So in both the OT and NT, we see the government or state described as bearing the sword—God uses government as ‘the enforcer.’ Sociologists (like Max Weber) have defined governments in a similar fashion. If you’ve studied politics, you’ll probably be used to this descriptive phrase for governments: the institution which possesses a monopoly of authorized coercive force or power. That’s a bit of a mouthful, but I like it because it gives us a crisp definition of government.

So with that in mind, we see that government possesses:

  • Coercive force: it can make you do things you don’t want to do because it has the sword. [i.e. speed limit; taxes; jail time]
  • But bad actors can force you to do stuff too. That’s why gov’t is also: Authorized coercive force: A band of robbers or pirates possesses coercive force, but it’s not authorized. It’s not morally legitimate.
  • A monopoly of authorized coercive force. The government is the only institution which possesses this right.
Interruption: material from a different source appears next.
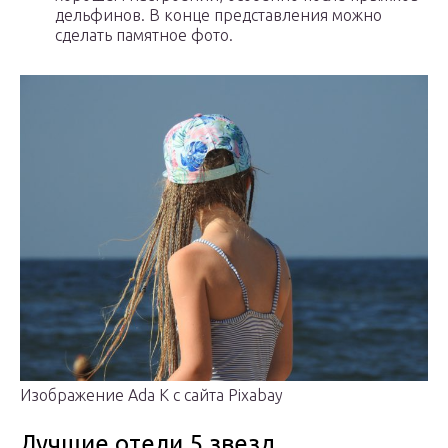
дельфинов. В конце представления можно
сделать памятное фото.
Изображение Ada K с сайта Pixabay
Лучшие отели 5 звезд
What we’re going to do today is drill down: punishment, taxes, and war. Three simple areas to discuss, right? Can we do that in 40 minutes? Probably not, but let’s try anyway.

My goal is merely to demonstrate from the Bible that government does possess a monopoly of authorized coercive force in these areas, but then to make a few observations about the just implementation of that authority in each area. 


The most obvious place to begin, based on what we find in Genesis 9:5-6 and Romans 13, is the fact that God has authorized governments to punish crime. Turn to Romans 13, starting with verse 1:

Let every person be subject to the governing authorities. For there is no authority except from God, and those that exist have been instituted by God. (2) Therefore whoever resists the authorities resists what God has appointed, and those who resist will incur judgment. (3) For rulers are not a terror to good conduct, but to bad. Would you have no fear of the one who is in authority? Then do what is good, and you will receive his approval, (4) for he is God’s servant for your good. But if you do wrong, be afraid, for he does not bear the sword in vain. For he is the servant of God, an avenger who carries out God’s wrath on the wrongdoer. (Rom. 13:1–4)

Notice a couple phrases here.

The end of verse 2: The person who resists the government or its laws “incurs judgment.” He receives or gets [literally from the Greek; BDAG] judgment. Verse 3: rulers are a terror to bad conduct. Verse 4: You should be afraid for doing wrong because the government has the sword. It can take your life. It is God’s “avenger,” verse 4 says. And that last phrase certainly goes against any contract or consent-based understanding of government. The God’s carries out God’s wrath.

The philosophers and legal theorists typically talk about three different theories of punishment: retribution, deterrence, and reform.

  • Retribution depends on the idea of just deserts. If you have done something wrong, you deserve to be punished. There’s the idea of a return or a payment back. Retribution is backward looking.
  • Deterrence is the forward looking theory that punishing crime will reduce future crimes because it serves as a warning.
  • Reform is the goal of rehabilitating a criminal’s personality or circumstances so that he or she will turn into a well-behaved citizen. This theory borrows from both Christian ideas of redemption as well as the role of discipline in the family between parents and children.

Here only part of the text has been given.